Así consta en una sentencia fechada el pasado 18 de diciembre, en un caso llevado por la Asociación Defensor del Paciente, en la que la Sala estima parcialmente el recurso de la madre contra la desestimación por silencio de la reclamación por responsabilidad patrimonial sanitaria planteada por la demandante, una resolución que se anula por no ser conforme a derecho y, de este modo, se reconoce el derecho de la recurrente --en representación propia y de su hijo-- a ser indemnizada con 6.000 euros. En su demanda, la mujer reclamaba que fuera de 100.000 euros.

La demanda relataba que al hijo menor de la mujer le fue detectada al poco de nacer una catarata congénita en el ojo izquierdo y, con el fin de corregir dicha patología, fue operado. Como consecuencia de "una asistencia sanitaria deficiente" ocurrida durante la intervención (practicada en el Hospital General de Alicante después de ser derivado desde La Fe de València por no haberse montado los nuevos quirófanos) y posteriormente durante el tratamiento de las complicaciones --desprendimiento de retina-- derivadas de la cirugía, el bebé perdió totalmente la visión de su ojo izquierdo.

Después de una primera operación, la madre expuso a los facultativos que su hijo parecía tener dificultades para ver por el ojo izquierdo, por lo que fue sometido a una nueva intervención. Pocos días después, la madre observó que el niño continuaba sin tener visión y acudió de nuevo a urgencias del Hospital de Alicante, donde le cursaron el alta "sin realización de ninguna prueba".

Posteriormente, cuando observaron al menor en quirófano, constataron que su cuadro era inoperable "al no poder conseguir ya funcionalidad en el ojo afectado por el desprendimiento". Por otro lado, un doctor de La Fe le sugirió que acudiera al Instituto de Microcirugía Ocular (IMO) de Barcelona, donde finalmente le volvieron a operar en varias ocasiones hasta la actualidad, sin haber recuperado la visión del ojo afectado.

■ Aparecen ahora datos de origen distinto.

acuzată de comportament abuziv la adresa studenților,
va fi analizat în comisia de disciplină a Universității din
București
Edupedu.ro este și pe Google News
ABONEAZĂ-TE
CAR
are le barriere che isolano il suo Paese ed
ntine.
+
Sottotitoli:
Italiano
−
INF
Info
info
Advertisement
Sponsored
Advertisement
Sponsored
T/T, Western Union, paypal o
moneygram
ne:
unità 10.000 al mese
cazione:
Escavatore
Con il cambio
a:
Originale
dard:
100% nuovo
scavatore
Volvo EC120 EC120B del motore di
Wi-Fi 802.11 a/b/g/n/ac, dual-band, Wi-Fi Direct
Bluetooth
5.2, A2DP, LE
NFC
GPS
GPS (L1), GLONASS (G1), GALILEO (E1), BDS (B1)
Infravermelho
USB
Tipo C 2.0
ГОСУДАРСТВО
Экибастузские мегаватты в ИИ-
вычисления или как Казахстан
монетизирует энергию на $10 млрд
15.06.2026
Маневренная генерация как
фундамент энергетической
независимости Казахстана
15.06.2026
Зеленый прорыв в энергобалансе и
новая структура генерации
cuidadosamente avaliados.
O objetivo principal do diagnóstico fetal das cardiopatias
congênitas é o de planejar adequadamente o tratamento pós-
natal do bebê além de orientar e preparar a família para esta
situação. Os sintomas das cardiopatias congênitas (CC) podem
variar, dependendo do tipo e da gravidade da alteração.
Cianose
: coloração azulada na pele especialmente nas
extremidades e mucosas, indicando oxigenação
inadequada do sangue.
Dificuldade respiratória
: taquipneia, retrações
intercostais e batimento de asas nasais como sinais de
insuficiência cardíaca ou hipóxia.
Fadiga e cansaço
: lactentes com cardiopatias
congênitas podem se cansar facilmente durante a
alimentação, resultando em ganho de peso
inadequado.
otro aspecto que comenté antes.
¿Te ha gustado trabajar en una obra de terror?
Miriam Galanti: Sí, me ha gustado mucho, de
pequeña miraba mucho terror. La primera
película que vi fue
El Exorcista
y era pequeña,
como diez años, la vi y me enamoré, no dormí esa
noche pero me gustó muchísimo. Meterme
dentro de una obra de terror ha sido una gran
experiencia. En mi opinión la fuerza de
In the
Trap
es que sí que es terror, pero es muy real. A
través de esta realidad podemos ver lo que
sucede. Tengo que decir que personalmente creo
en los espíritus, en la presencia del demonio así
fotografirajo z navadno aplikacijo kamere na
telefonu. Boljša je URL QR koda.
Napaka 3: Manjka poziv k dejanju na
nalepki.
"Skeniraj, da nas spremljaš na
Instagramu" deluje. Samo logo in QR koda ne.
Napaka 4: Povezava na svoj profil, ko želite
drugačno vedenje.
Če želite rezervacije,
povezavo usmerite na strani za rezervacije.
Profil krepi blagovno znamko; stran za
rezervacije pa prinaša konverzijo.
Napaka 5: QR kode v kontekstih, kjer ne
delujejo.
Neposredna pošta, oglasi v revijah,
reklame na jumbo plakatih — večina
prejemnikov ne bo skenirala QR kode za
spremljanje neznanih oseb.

La Administración alegaba ante la demanda que el desprendimiento de rutina sufrido por el menor es "un riesgo típico de la intervención a la que fue sometido" y que "surgió sin mediar mala praxis". Sin embargo, apunta el fallo, la madre "no recibió por parte de ningún facultativo ni personal sanitario información sobre los riesgos, complicaciones, expectativas o alternativas terapéuticas propias de la enfermedad que presentaba su hijo". "No se recabó consentimiento de ello", añade.

La demandante también sostenía que se produjo un "tratamiento tardío" de seis días que fueron "cruciales", un extremo que no aprecia la Sala. "Sí en cambio consideramos que hubo infracción en el deber de información. No consta consentimiento informado", concluye el tribunal.

Sin embargo, pese a sí constatar esta falta de información, la sentencia indica que el desprendimiento de retina es una complicación "propia" de la intervención a la que fue sometido el menor y, de ahí que aunque se considera que la falta de ese consentimiento es indemnizable, la cuantía "debe atemperarse, pues se ha de limitar a indemnizar el daño moral que se ha producido por esa falta de conocimiento".

Por estos hechos, la madre se dirigió a la Asociación 'El Defensor del Paciente', que ha llevado el caso, y que califica de "ridícula" la indemnización. Sin embargo, "dado que nuestro derecho procesal no permite recurso ordinario contra esta sentencia a la familia no le queda otra que conformarse", ha señalado la asociación.